For most of July, though, those of us who live in southern New England have been suffering through an extraordinarily hot and muggy period. It has been almost unbearable to be out-of-doors.
And so, when I started reading the latest issue of The Week magazine, an article on this very topic caught my eye. William Falk, editor-in-chief of my favorite news weekly, wrote a brief editorial commentary that I decided to re-post here, since his short piece in the print version is only available online to those who subscribe to the magazine.
The greatest invention in human history is not the wheel, and it’s certainly not sliced bread. As much of the nation broiled this week in temperatures in the high 90s and beyond, can there be any doubt that our most wondrous piece of technology is the air conditioner?
It was way back in 1902 that Willis Carrier created the Apparatus for Treating Air for a Brooklyn printing company—a breakthrough that, as it developed and spread over decades, changed the human condition.

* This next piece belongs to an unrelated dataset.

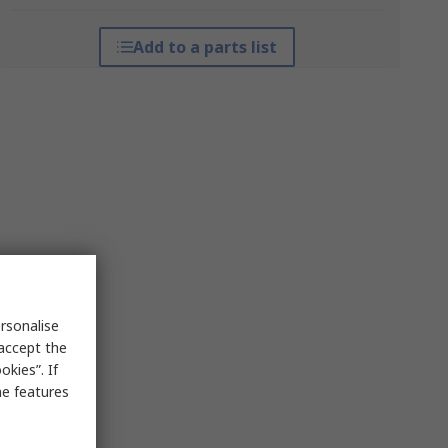
Add to a parts list
rsonalise
 accept the
kies”. If
me features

Today close to 90 percent of U.S. homes have AC, but I am old enough to remember when it was still a luxury. During heat waves, people barely moved, fanning themselves in an oppressed torpor. Nights were a sleepless ordeal, with sweat pooling in your hollows. From such misery did Carrier set us free. Why is there no statute of this great American among the heroes at the National Mall?

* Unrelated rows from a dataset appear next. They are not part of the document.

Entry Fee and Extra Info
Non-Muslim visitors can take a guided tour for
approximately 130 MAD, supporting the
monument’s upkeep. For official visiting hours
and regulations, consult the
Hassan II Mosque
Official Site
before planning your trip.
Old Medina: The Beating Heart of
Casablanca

Air conditioning is not merely a matter of comfort; it has given us modern life. It keeps people—and computers—working when the mercury climbs past 90, thus boosting the economy. It’s enabled a great migration of tens of millions of people to Sun Belt states that nature intended for lizards, not warm-blooded mammals.
And as the world warms, the demand for AC grows ever greater, consuming 20 percent of all U.S. electricity—and a rapidly growing share in India and China. Alarmed, some eco-warriors now suggest we all wean ourselves from Carrier’s invention and return to a more natural way of life.
Sorry: I’d give up my digital gadgets, my TV, and even my car before I went back to a world without conditioned air. If they come for my AC, they’ll have to pry it out of my wonderfully cold, dead fingers.
Our home has central air conditioning, Mr. Falk, and I feel exactly the same way about it. Well, almost the same way. If I had to give up my "digital gadgets" for air conditioning, I wouldn't have been able to post this. But to your point, without air conditioning, none of my digital gadgets would likely exist.
In a few weeks my wife and I will be moving to San Francisco, where we have a condo. We'll be leaving behind the hot, muggy east coast venue for the City by the Bay. Our condo there lacks air conditioning, which will make us, according to Mr. Falk, part of the 10 percent of the US population living in a home without AC.
That's okay, though. In San Francisco, it just never gets that hot.
But we do have ceiling fans in our bedrooms. You know, just in case.